View Single Post
Old April 22, 2013   #3
BennB
Tomatovillian™
 
BennB's Avatar
 
Join Date: Jul 2012
Location: Seattle, Wa
Posts: 77
Default

I am certainly not a 5-1-1 pro.... I just mixed up my first batch a couple weeks ago to use this year (and I too found everything at Lowes and Home Depot - no one store had everything), but I work for a firm that does native plant restoration and I know a bit about mulch, so here are my 2 cents.

Pine bark is a very common mulch because pine forests grow in a lot of places and pine is a widely used commercial wood (and there is a lot of pine bark made as a byproduct). The main benefit of using composted pine bark is that it holds moisture well and it helps improve soils as it decomposes.

We specify bark mulch over wood chip mulch when we have drier or otherwise poor native soils. We specify uncomposted wood chip mulch when we have more moist native soils with more organic matter.

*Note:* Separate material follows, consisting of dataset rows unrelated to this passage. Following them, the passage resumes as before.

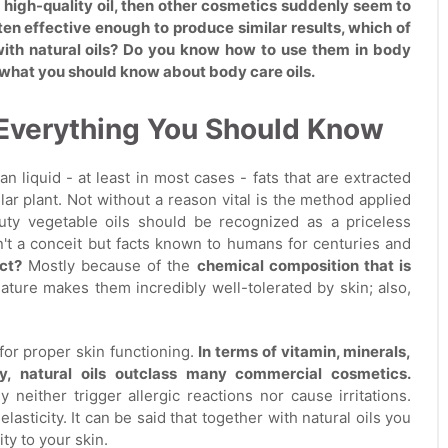
a high-quality oil, then other cosmetics suddenly seem to
n effective enough to produce similar results, which of
 with natural oils? Do you know how to use them in body
ng what you should know about body care oils.
: Everything You Should Know
an liquid - at least in most cases - fats that are extracted
lar plant. Not without a reason vital is the method applied
auty vegetable oils should be recognized as a priceless
sn't a conceit but facts known to humans for centuries and
ct?
Mostly because of the
chemical composition that is
eature makes them incredibly well-tolerated by skin; also,
for proper skin functioning.
In terms of vitamin, minerals,
ity, natural oils outclass many commercial cosmetics.
ey neither trigger allergic reactions nor cause irritations.
lasticity. It can be said that together with natural oils you
ity to your skin.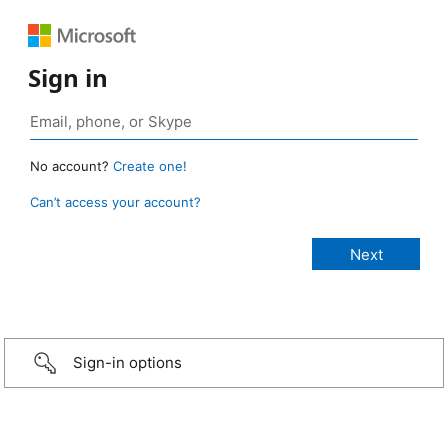
Sign in
No account?
Create one!
Can’t access your account?
Sign-in options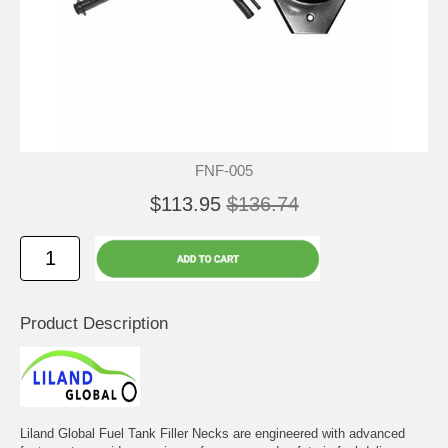
FNF-005
$113.95
$136.74
Product Description
Liland Global Fuel Tank Filler Necks are engineered with advanced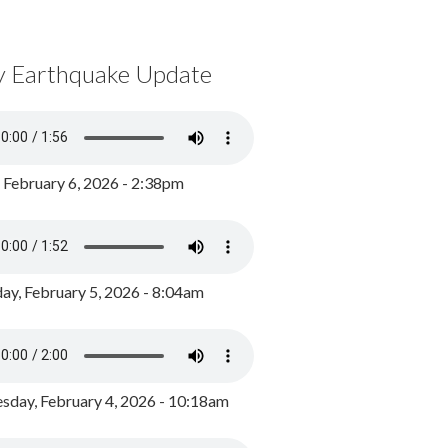
y Earthquake Update
, February 6, 2026 - 2:38pm
ay, February 5, 2026 - 8:04am
day, February 4, 2026 - 10:18am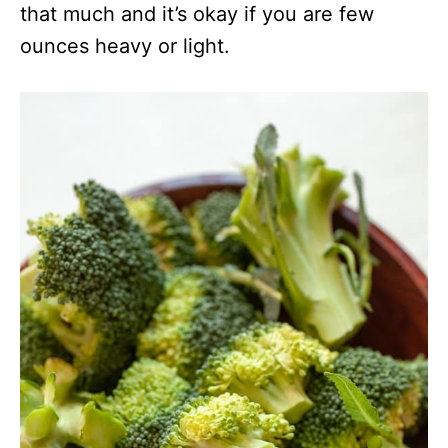
that much and it’s okay if you are few
ounces heavy or light.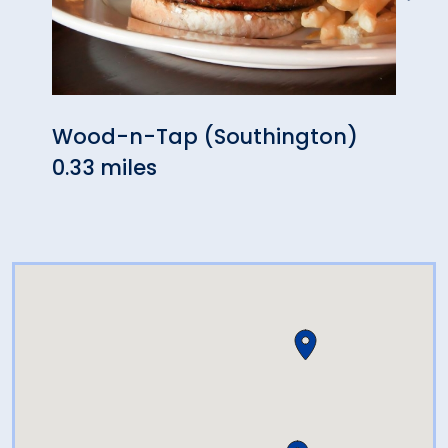
Wood-n-Tap (Southington)
Puer
0.33 miles
0.54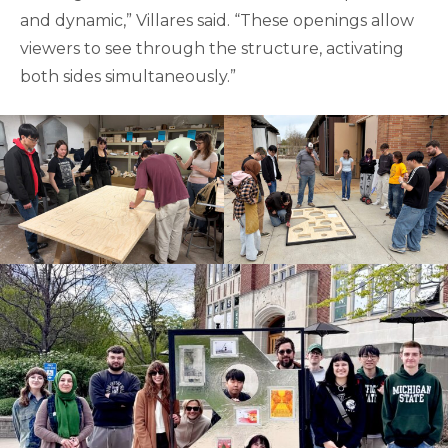
and dynamic,” Villares said. “These openings allow
viewers to see through the structure, activating
both sides simultaneously.”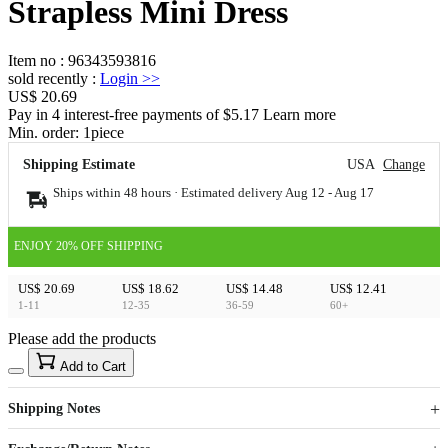
Strapless Mini Dress
Item no
:
96343593816
sold recently
:
Login
>>
US$ 20.69
Pay in 4 interest-free payments of $5.17 Learn more
Min. order:
1
piece
Shipping Estimate
USA
Change
Ships within 48 hours · Estimated delivery
Aug 12
-
Aug 17
ENJOY 20% OFF SHIPPING
US$ 20.69
US$ 18.62
US$ 14.48
US$ 12.41
1-11
12-35
36-59
60+
Please add the products
15
40
Add to Cart
US$
%
Get now
Get now
Shipping Notes
Sign up to your membership to get coupons up to
Opportunity to enjoy order discount up to 15% off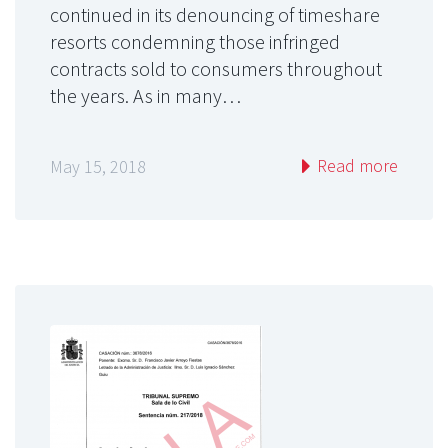
continued in its denouncing of timeshare
resorts condemning those infringed
contracts sold to consumers throughout
the years. As in many…
Read more
May 15, 2018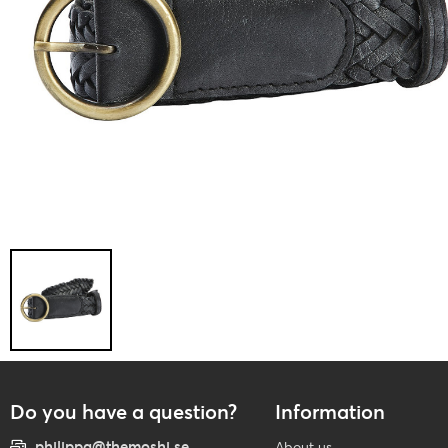
Do you have a question?
Information
philippa@themoshi.se
About us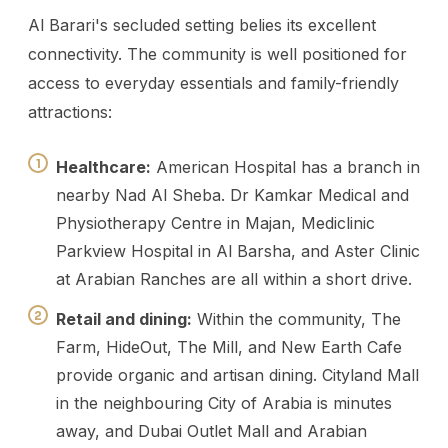
Al Barari's secluded setting belies its excellent
connectivity. The community is well positioned for
access to everyday essentials and family-friendly
attractions:
Healthcare:
American Hospital has a branch in
nearby Nad Al Sheba. Dr Kamkar Medical and
Physiotherapy Centre in Majan, Mediclinic
Parkview Hospital in Al Barsha, and Aster Clinic
at Arabian Ranches are all within a short drive.
Retail and dining:
Within the community, The
Farm, HideOut, The Mill, and New Earth Cafe
provide organic and artisan dining. Cityland Mall
in the neighbouring City of Arabia is minutes
away, and Dubai Outlet Mall and Arabian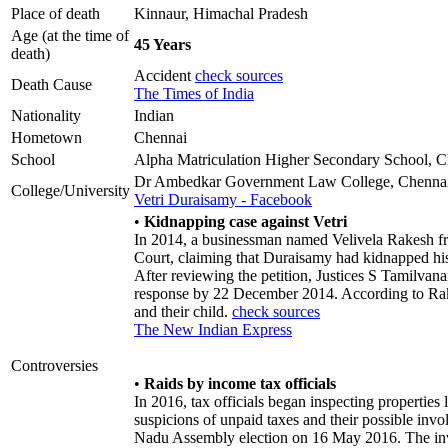
Place of death
Kinnaur, Himachal Pradesh
Age (at the time of
45 Years
death)
Accident
check sources
Death Cause
The Times of India
Nationality
Indian
Hometown
Chennai
School
Alpha Matriculation Higher Secondary School, 
Dr Ambedkar Government Law College, Chenna
College/University
Vetri Duraisamy - Facebook
•
Kidnapping case against Vetri
In 2014, a businessman named Velivela Rakesh f
Court, claiming that Duraisamy had kidnapped h
After reviewing the petition, Justices S Tamilvan
response by 22 December 2014. According to Rak
and their child.
check sources
The New Indian Express
Controversies
•
Raids by income tax officials
In 2016, tax officials began inspecting properties
suspicions of unpaid taxes and their possible inv
Nadu Assembly election on 16 May 2016. The inve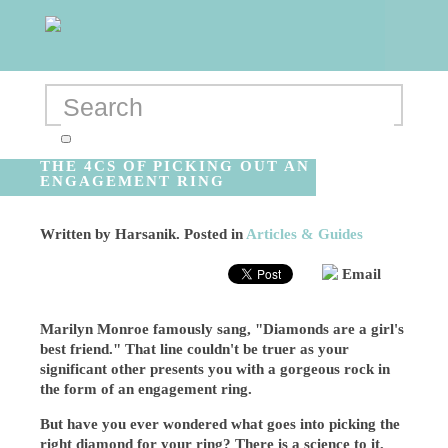
THE 4CS OF PICKING OUT AN
ENGAGEMENT RING
Written by
Harsanik
. Posted in
Articles & Guides
Email
Marilyn Monroe famously sang, "Diamonds are a girl's
best friend." That line couldn't be truer as your
significant other presents you with a gorgeous rock in
the form of an engagement ring.
But have you ever wondered what goes into picking the
right diamond for your ring? There is a science to it,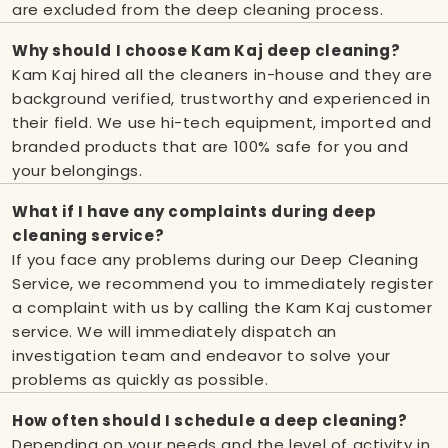
are excluded from the deep cleaning process.
Why should I choose Kam Kaj deep cleaning?
Kam Kaj hired all the cleaners in-house and they are
background verified, trustworthy and experienced in
their field. We use hi-tech equipment, imported and
branded products that are 100% safe for you and
your belongings.
What if I have any complaints during deep
cleaning service?
If you face any problems during our Deep Cleaning
Service, we recommend you to immediately register
a complaint with us by calling the Kam Kaj customer
service. We will immediately dispatch an
investigation team and endeavor to solve your
problems as quickly as possible.
How often should I schedule a deep cleaning?
Depending on your needs and the level of activity in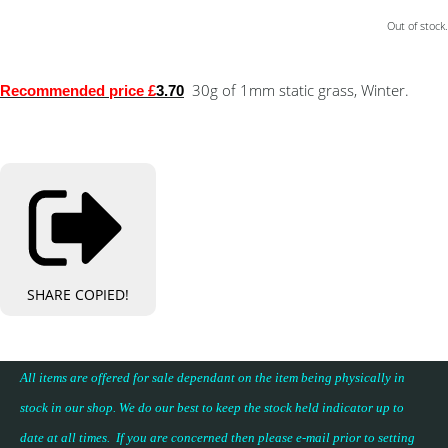
Out of stock.
30g of 1mm static grass, Winter.
Recommended price £
3.70
SHARE
COPIED!
All items are offered for sale dependant on the item being physically in
stock in our shop. We do our best to keep the stock held indicator up to
date at all times. If you are concerned then please e-mail prior to setting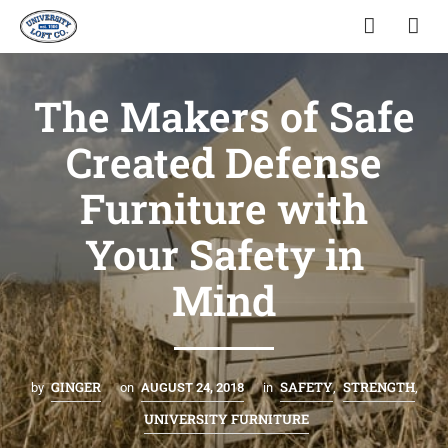
The Makers of Safe
Created Defense
Furniture with
Your Safety in
Mind
GINGER
SAFETY
STRENGTH
by
on
AUGUST 24, 2018
in
,
,
UNIVERSITY FURNITURE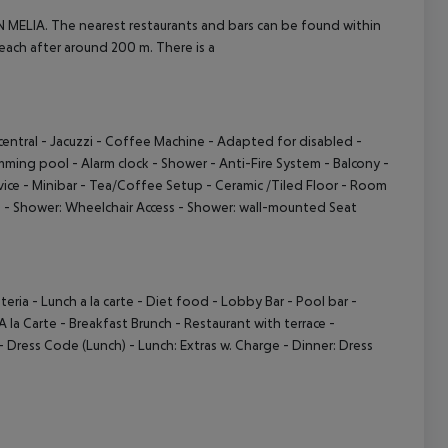
N MELIA. The nearest restaurants and bars can be found within
ach after around 200 m. There is a
central
- Jacuzzi
- Coffee Machine
- Adapted for disabled
-
mming pool
- Alarm clock
- Shower
- Anti-Fire System
- Balcony
-
vice
- Minibar
- Tea/Coffee Setup
- Ceramic /Tiled Floor
- Room
)
- Shower: Wheelchair Access
- Shower: wall-mounted Seat
teria
- Lunch a la carte
- Diet food
- Lobby Bar
- Pool bar
-
A la Carte
- Breakfast Brunch
- Restaurant with terrace
-
- Dress Code (Lunch)
- Lunch: Extras w. Charge
- Dinner: Dress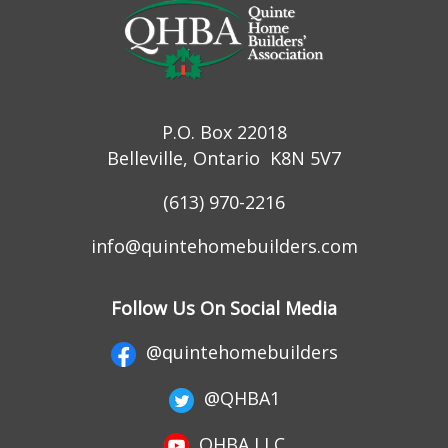
P.O. Box 22018
Belleville, Ontario K8N 5V7
(613) 970-2216
info@quintehomebuilders.com
Follow Us On Social Media
@quintehomebuilders
@QHBA1
QHBA LLC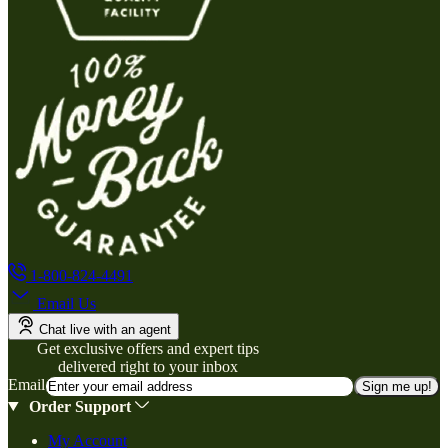
1-800-824-4491
Email Us
Chat live with an agent
Get exclusive offers and expert tips
delivered right to your inbox
Email
Sign me up!
Order Support
My Account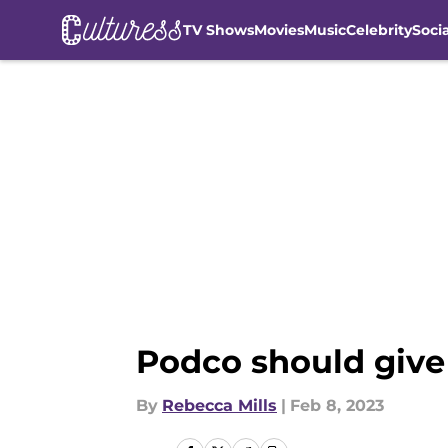
TV Shows
Movies
Music
Celebrity
Soci
Skip to main content
Podco should give
By
Rebecca Mills
|
Feb 8, 2023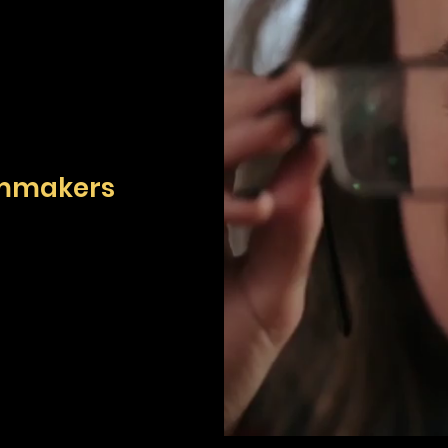
lmmakers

When we do specifications for planting mulch and want to use bark mulch, we generally specify "composted conifer bark mulch." In our part of the world, you can't find pine bark in bulk because there are no pine trees, but we have an abundance of fir trees and hemlock trees. I don' think the species of conifer is as important as the fact that the bark is at least lightly composted and has the correct particle size. Bark mulch usually comes as "fine" or "medium. I would say you want a "fine" bark mulch of any conifer species over a "medium" bark of the purported "correct" species, so if your hemlock mulch is the right size, I'd say use that with confidence!

Watch out...you do not want "pine bark fines." This is sold as a soil conditioner and is not the same as "fine pine bark" or "fine composted bark mulch". If you use this your 5-1-1 will be a gloppy mess.

The cedar mulch may also work if it is sufficiently composted, but a lot of time cedar mulch is sold in a more raw form. You can kind of tell by smelling the mulch, it should smell a bit like mushrooms or fungus, and if you rub it in your hand it should leave streaks. If it does not, it is not composted.

Also, you don't have to buy mulch it in opaque bags. Most areas have soil supply or landscape suppliers that sell composted bark mulch in bulk. You can go to the yard and see the pile before you buy (although most places only sell this in cubic yard quantities, so bring a pick up!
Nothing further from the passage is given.